Among the entries below, find the line with "there to choose from, but do you know what" and the line with "What forms of". Return exactly those lines and every line between them, but no pictures.
- Opening Delimiter -
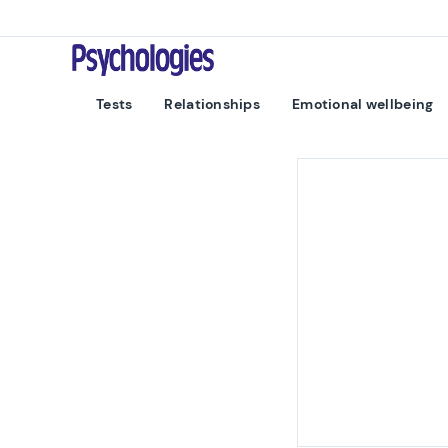
Skip to content
Psychologies
Tests
Relationships
Emotional wellbeing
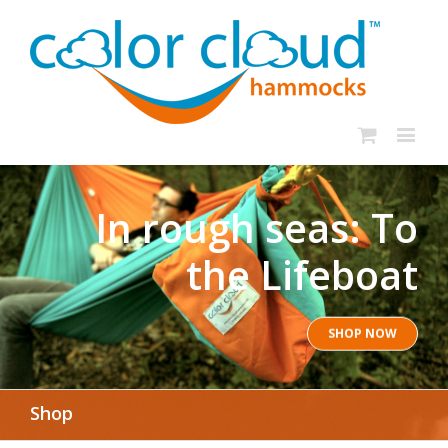
In rough seas: To
the Lifeboat
SHOP NOW
Shop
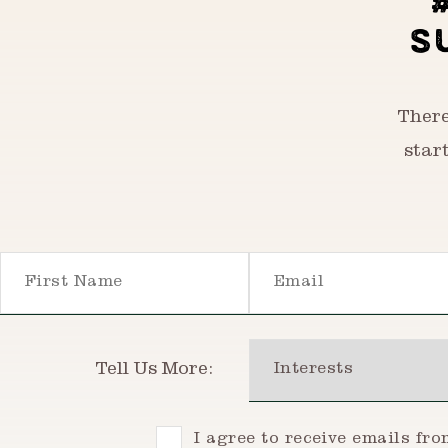
S
There
star
First Name
Email
Interests
Tell Us More:
Consent
I agree to receive emails fr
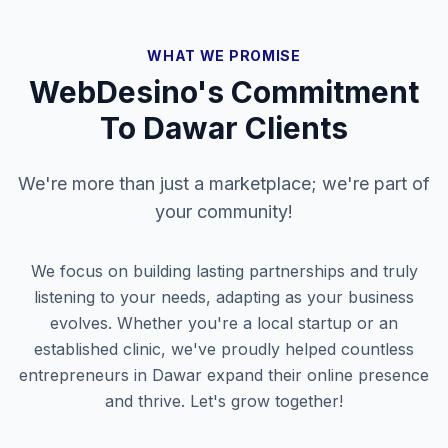
WHAT WE PROMISE
WebDesino's Commitment
To
Dawar
Clients
We're more than just a marketplace; we're part of
your community!
We focus on building lasting partnerships and truly
listening to your needs, adapting as your business
evolves. Whether you're a local startup or an
established clinic, we've proudly helped countless
entrepreneurs in
Dawar
expand their online presence
and thrive. Let's grow together!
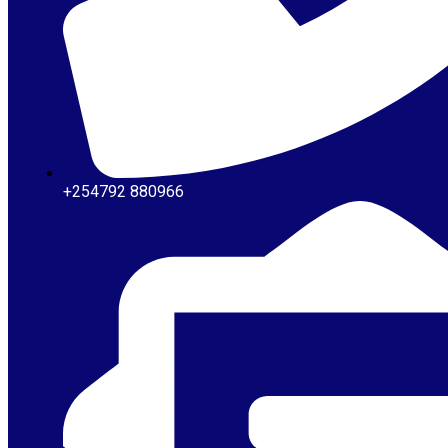
+254792 880966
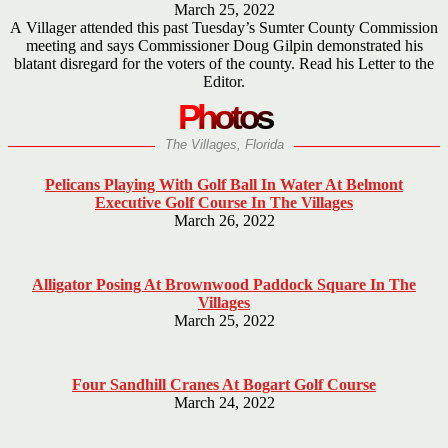
March 25, 2022
A Villager attended this past Tuesday’s Sumter County Commission
meeting and says Commissioner Doug Gilpin demonstrated his
blatant disregard for the voters of the county. Read his Letter to the
Editor.
Photos
The Villages, Florida
Pelicans Playing With Golf Ball In Water At Belmont
Executive Golf Course In The Villages
March 26, 2022
Alligator Posing At Brownwood Paddock Square In The
Villages
March 25, 2022
Four Sandhill Cranes At Bogart Golf Course
March 24, 2022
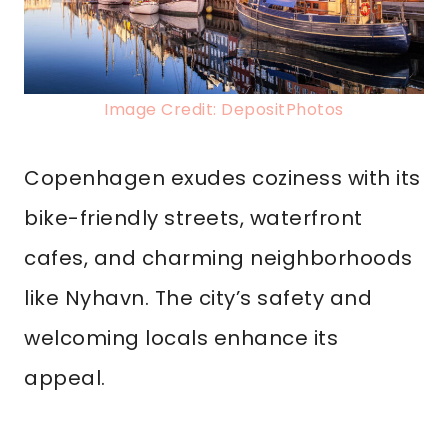
Image Credit: DepositPhotos
Copenhagen exudes coziness with its
bike-friendly streets, waterfront
cafes, and charming neighborhoods
like Nyhavn. The city’s safety and
welcoming locals enhance its
appeal.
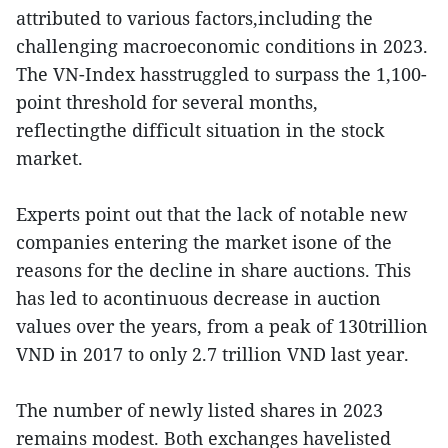
attributed to various factors,including the
challenging macroeconomic conditions in 2023.
The VN-Index hasstruggled to surpass the 1,100-
point threshold for several months,
reflectingthe difficult situation in the stock
market.
Experts point out that the lack of notable new
companies entering the market isone of the
reasons for the decline in share auctions. This
has led to acontinuous decrease in auction
values over the years, from a peak of 130trillion
VND in 2017 to only 2.7 trillion VND last year.
The number of newly listed shares in 2023
remains modest. Both exchanges havelisted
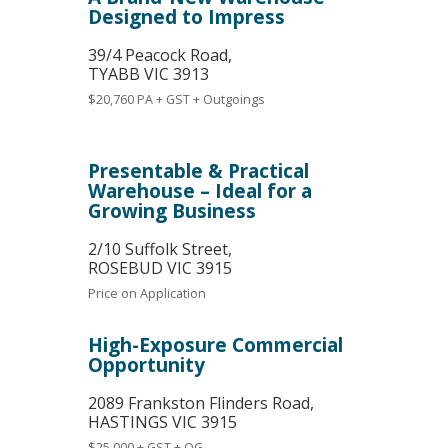
Designed to Impress
39/4 Peacock Road,
TYABB
VIC
3913
$20,760 PA + GST + Outgoings
Presentable & Practical
Warehouse – Ideal for a
Growing Business
2/10 Suffolk Street,
ROSEBUD
VIC
3915
Price on Application
High-Exposure Commercial
Opportunity
2089 Frankston Flinders Road,
HASTINGS
VIC
3915
$25,000 + GST + OG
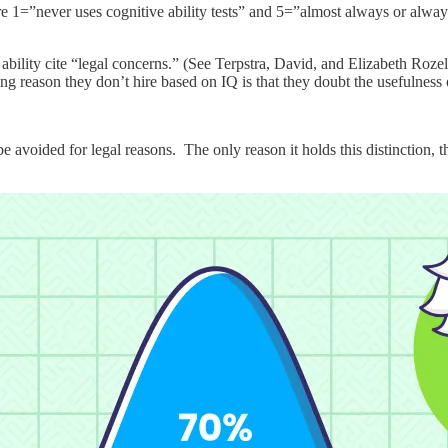
e 1=”never uses cognitive ability tests” and 5=”almost always or always 
bility cite “legal concerns.” (See Terpstra, David, and Elizabeth Roze
g reason they don’t hire based on IQ is that they doubt the usefulness o
be avoided for legal reasons. The only reason it holds this distinction, t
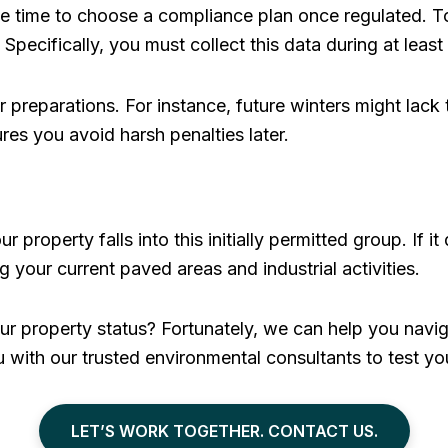
ittle time to choose a compliance plan once regulated.
Specifically, you must collect this data during at least
 preparations. For instance, future winters might lack 
ures you avoid harsh penalties later.
ur property falls into this initially permitted group. If 
g your current paved areas and industrial activities.
r property status? Fortunately, we can help you navig
 with our trusted environmental consultants to test you
LET’S WORK TOGETHER. CONTACT US.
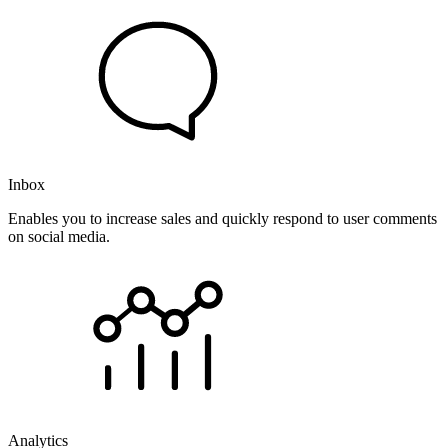
Inbox
Enables you to increase sales and quickly respond to user comments
on social media.
Analytics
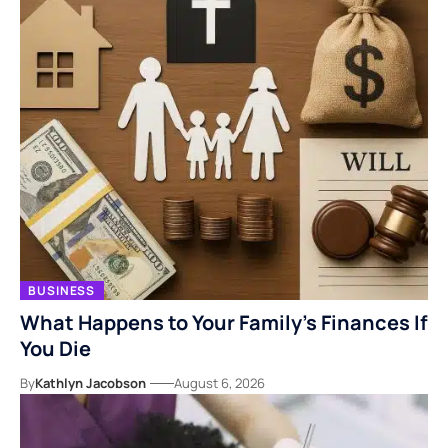
BUSINESS
What Happens to Your Family’s Finances If
You Die
By
Kathlyn Jacobson
August 6, 2026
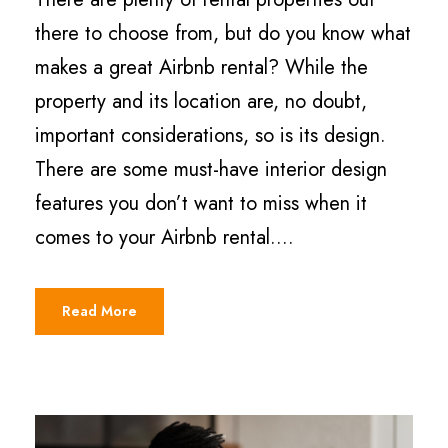
there to choose from, but do you know what
makes a great Airbnb rental? While the
property and its location are, no doubt,
important considerations, so is its design.
There are some must-have interior design
features you don’t want to miss when it
comes to your Airbnb rental....
Read More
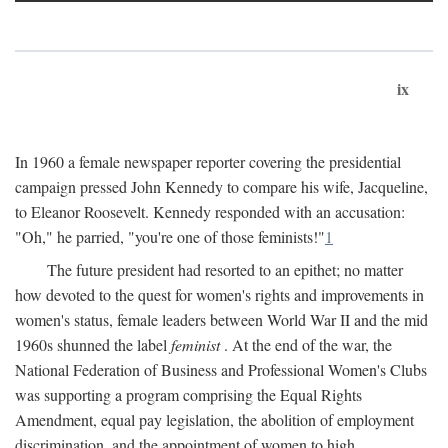
ix
In 1960 a female newspaper reporter covering the presidential
campaign pressed John Kennedy to compare his wife, Jacqueline,
to Eleanor Roosevelt. Kennedy responded with an accusation:
"Oh," he parried, "you're one of those feminists!"
1
The future president had resorted to an epithet; no matter
how devoted to the quest for women's rights and improvements in
women's status, female leaders between World War II and the mid
1960s shunned the label
feminist
. At the end of the war, the
National Federation of Business and Professional Women's Clubs
was supporting a program comprising the Equal Rights
Amendment, equal pay legislation, the abolition of employment
discrimination, and the appointment of women to high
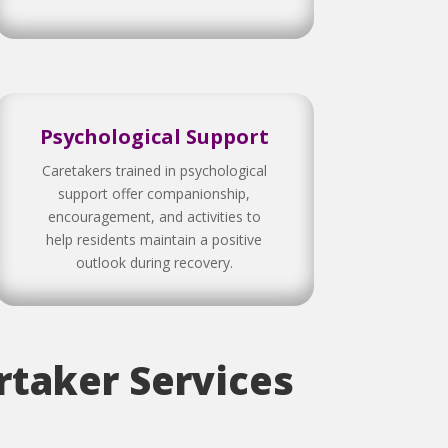
Psychological Support
Caretakers trained in psychological
support offer companionship,
encouragement, and activities to
help residents maintain a positive
outlook during recovery.
taker Services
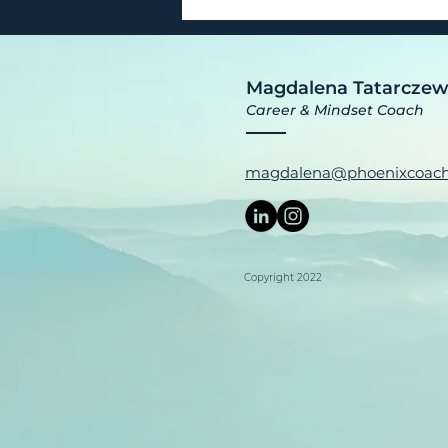
Magdalena Tatarcze
Career & Mindset Coach
magdalena@phoenixcoach
Copyright 2022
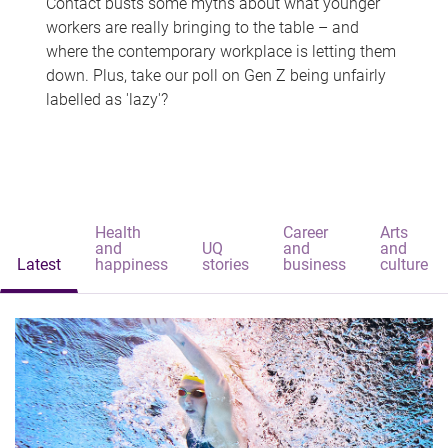
Contact busts some myths about what younger
workers are really bringing to the table – and
where the contemporary workplace is letting them
down. Plus, take our poll on Gen Z being unfairly
labelled as 'lazy'?
Health
Career
Arts
and
UQ
and
and
Latest
happiness
stories
business
culture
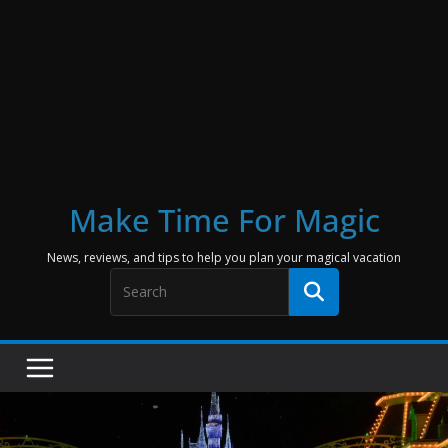
Make Time For Magic
News, reviews, and tips to help you plan your magical vacation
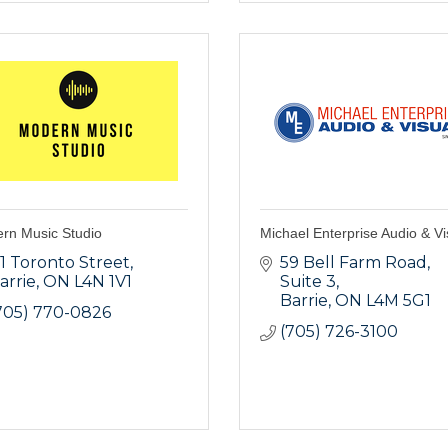
rn Music Studio
Michael Enterprise Audio & Vi
11 Toronto Street
59 Bell Farm Road
arrie
ON
L4N 1V1
Suite 3
Barrie
ON
L4M 5G1
705) 770-0826
(705) 726-3100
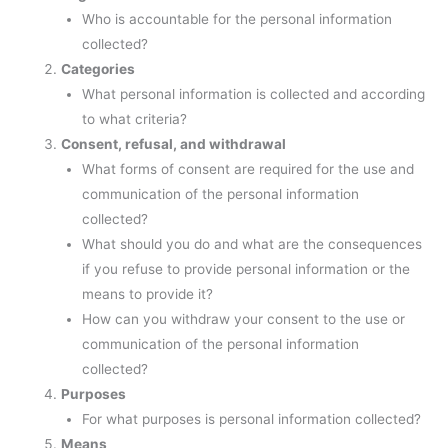
Who is accountable for the personal information
collected?
Categories
What personal information is collected and according
to what criteria?
Consent, refusal, and withdrawal
What forms of consent are required for the use and
communication of the personal information
collected?
What should you do and what are the consequences
if you refuse to provide personal information or the
means to provide it?
How can you withdraw your consent to the use or
communication of the personal information
collected?
Purposes
For what purposes is personal information collected?
Means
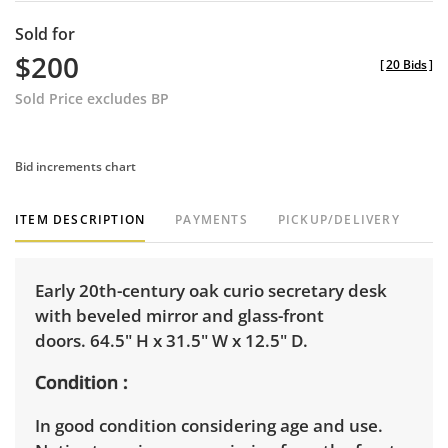
Sold for
$200
[
20 Bids
]
Sold Price excludes BP
Bid increments chart
ITEM DESCRIPTION
PAYMENTS
PICKUP/DELIVERY
Early 20th-century oak curio secretary desk
with beveled mirror and glass-front
doors. 64.5" H x 31.5" W x 12.5" D.
Condition
In good condition considering age and use.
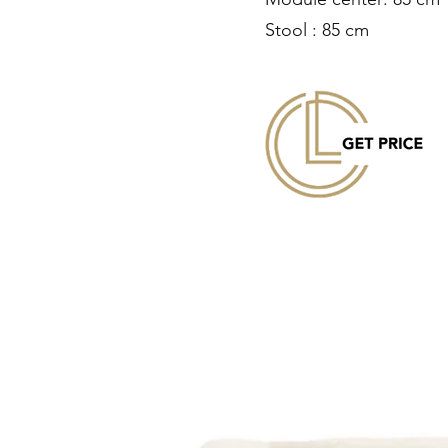
Stool : 85 cm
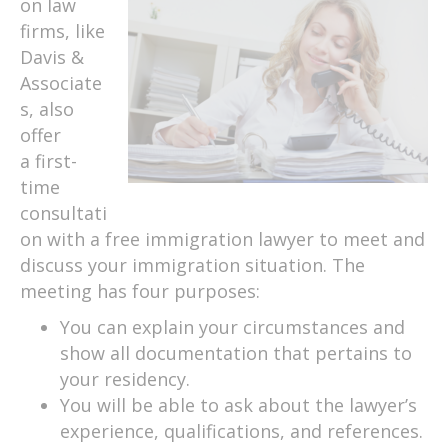
on law
firms, like
Davis &
Associate
s, also
offer
a first-
time
consultati
on with a free immigration lawyer to meet and
discuss your immigration situation. The
meeting has four purposes:
You can explain your circumstances and
show all documentation that pertains to
your residency.
You will be able to ask about the lawyer’s
experience, qualifications, and references.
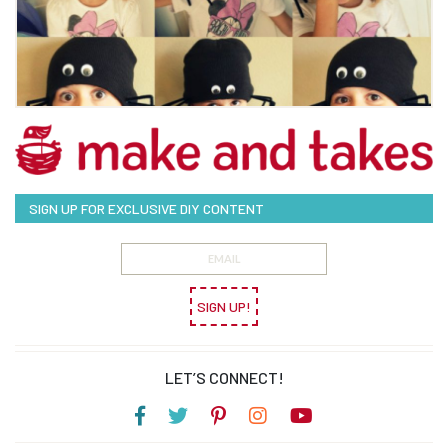
SIGN UP FOR EXCLUSIVE DIY CONTENT
SIGN UP!
LET’S CONNECT!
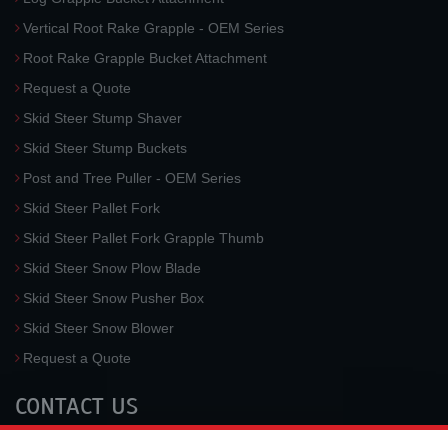
Vertical Root Rake Grapple - OEM Series
Root Rake Grapple Bucket Attachment
Request a Quote
Skid Steer Stump Shaver
Skid Steer Stump Buckets
Post and Tree Puller - OEM Series
Skid Steer Pallet Fork
Skid Steer Pallet Fork Grapple Thumb
Skid Steer Snow Plow Blade
Skid Steer Snow Pusher Box
Skid Steer Snow Blower
Request a Quote
CONTACT US
McLaren Industries, Inc.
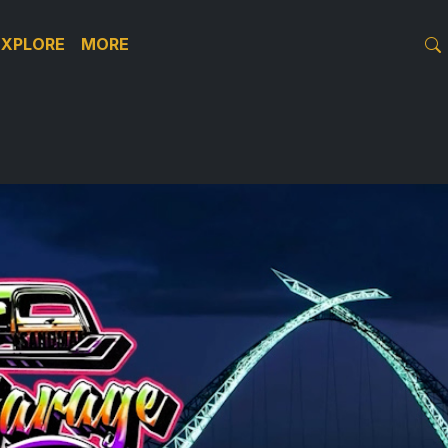
EXPLORE
MORE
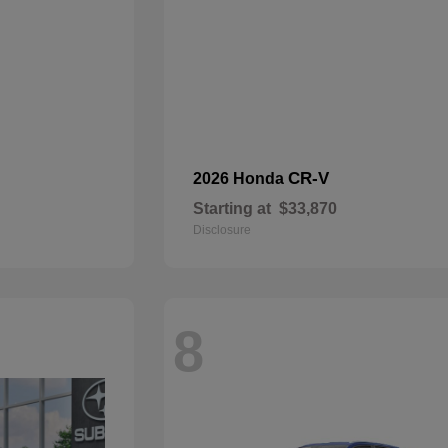
CR-V
2026 Honda
Starting at
$33,870
Disclosure
8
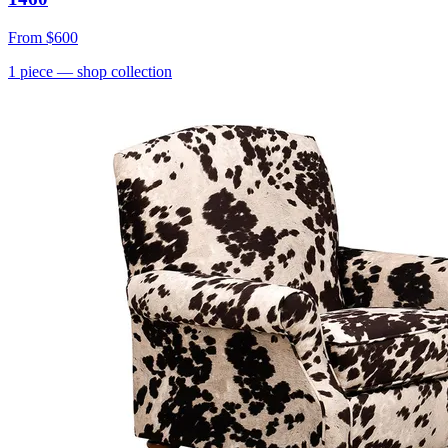
From
$600
1
piece
— shop collection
- Closing Delimiter -
RESULT OF THE TASK =>
there to choose from, but do you know what
makes a great Airbnb rental? While the
property and its location are, no doubt,
important considerations, so is its design.
There are some must-have interior design
features you don’t want to miss when it
comes to your Airbnb rental....
Read More
ix
In 1960 a female newspaper reporter covering the presidential
campaign pressed John Kennedy to compare his wife, Jacqueline,
to Eleanor Roosevelt. Kennedy responded with an accusation:
"Oh," he parried, "you're one of those feminists!"
1
The future president had resorted to an epithet; no matter
how devoted to the quest for women's rights and improvements in
women's status, female leaders between World War II and the mid
1960s shunned the label
feminist
. At the end of the war, the
National Federation of Business and Professional Women's Clubs
was supporting a program comprising the Equal Rights
Amendment, equal pay legislation, the abolition of employment
discrimination, and the appointment of women to high
Psychological Support
Caretakers trained in psychological
support offer companionship,
encouragement, and activities to
help residents maintain a positive
outlook during recovery.
taker Services
Magdalena Tatarcze
Career & Mindset Coach
magdalena@phoenixcoach
Copyright 2022
Contact busts some myths about what younger
workers are really bringing to the table – and
where the contemporary workplace is letting them
down. Plus, take our poll on Gen Z being unfairly
labelled as 'lazy'?
Health
Career
Arts
and
UQ
and
and
Latest
happiness
stories
business
culture
Make Time For Magic
News, reviews, and tips to help you plan your magical vacation
rn Music Studio
Michael Enterprise Audio & Vi
11 Toronto Street
59 Bell Farm Road
arrie
ON
L4N 1V1
Suite 3
Barrie
ON
L4M 5G1
705) 770-0826
(705) 726-3100
Who is accountable for the personal information
collected?
Categories
What personal information is collected and according
to what criteria?
Consent, refusal, and withdrawal
What forms of consent are required for the use and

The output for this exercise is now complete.